- _About this task_
Please say how many lines in the entries below hold the string "imago", with no other words.

Transcribed page contents:
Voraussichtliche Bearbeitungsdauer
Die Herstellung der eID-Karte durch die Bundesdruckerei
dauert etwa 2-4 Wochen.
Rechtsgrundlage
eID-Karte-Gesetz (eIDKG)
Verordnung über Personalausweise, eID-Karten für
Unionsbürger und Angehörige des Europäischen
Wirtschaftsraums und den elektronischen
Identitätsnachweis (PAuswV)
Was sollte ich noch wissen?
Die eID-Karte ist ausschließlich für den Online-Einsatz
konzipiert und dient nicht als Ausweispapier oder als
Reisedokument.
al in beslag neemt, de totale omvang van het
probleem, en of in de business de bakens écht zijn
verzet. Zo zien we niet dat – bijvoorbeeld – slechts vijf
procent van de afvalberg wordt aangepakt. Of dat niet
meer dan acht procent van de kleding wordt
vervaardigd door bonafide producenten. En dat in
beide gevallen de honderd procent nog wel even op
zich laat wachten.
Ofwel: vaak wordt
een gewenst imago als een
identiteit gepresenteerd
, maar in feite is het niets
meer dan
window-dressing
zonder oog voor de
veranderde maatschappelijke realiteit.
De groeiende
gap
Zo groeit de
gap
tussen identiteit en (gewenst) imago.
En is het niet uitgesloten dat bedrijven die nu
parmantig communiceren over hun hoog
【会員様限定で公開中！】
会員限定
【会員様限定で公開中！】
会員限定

- _Reply to the exercise_
2